Indeed, as a result of the Tylenol poisoning incidents, Congress passed the Federal Anti-Tampering Act, making malicious tampering with consumer products a federal offense; that act has been interpreted to require only conscious or deliberate indifference, rather than specific intent to harm, for a criminal malicious tampering violation. Policyholders should therefore consider carefully whether a product that is unfit for use or dangerous may trigger malicious tampering coverage if it resulted from adulteration that was the product of some degree of deliberate or extreme recklessness.

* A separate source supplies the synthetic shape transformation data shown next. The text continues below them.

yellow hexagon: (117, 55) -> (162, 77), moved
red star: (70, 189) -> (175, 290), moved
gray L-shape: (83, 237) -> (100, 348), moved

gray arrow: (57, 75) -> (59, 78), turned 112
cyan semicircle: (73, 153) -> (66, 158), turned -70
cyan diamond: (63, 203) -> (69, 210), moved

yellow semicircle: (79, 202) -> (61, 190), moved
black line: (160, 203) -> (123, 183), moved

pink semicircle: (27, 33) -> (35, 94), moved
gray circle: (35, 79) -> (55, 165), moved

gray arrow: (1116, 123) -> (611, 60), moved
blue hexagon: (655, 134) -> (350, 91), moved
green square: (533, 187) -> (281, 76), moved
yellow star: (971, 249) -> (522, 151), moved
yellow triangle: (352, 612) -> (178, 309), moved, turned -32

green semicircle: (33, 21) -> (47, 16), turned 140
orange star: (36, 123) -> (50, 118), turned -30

Government or Voluntary Recall
Coverage for the voluntary recall of products that have already hit the market generally requires that the policyholder demonstrate the same elements applicable to accidental contamination (or malicious tampering), including that the product has caused or would cause bodily injury or property damage. Governmental recall coverage, on the other hand, may sometimes be available without any requirement that the product have caused or would cause bodily injury or property damage. Instead, coverage is triggered by a mandatory government recall order. Policyholders should be aware, however, that even in situations where a governmental agency has not issued a mandatory official recall order, coverage may still be triggered where the governmental directives and communications amount to a mandatory recall.
Product recall/contamination insurance is not a solution for my unfortunate breakfast commute habits, but it is an important tool for businesses to mitigate the risk of recall and contamination issues. The negotiation of the wording of the policies (which varies widely) and a willingness to challenge insurers’ coverage positions, however, are critical factors in maximizing the return on that investment.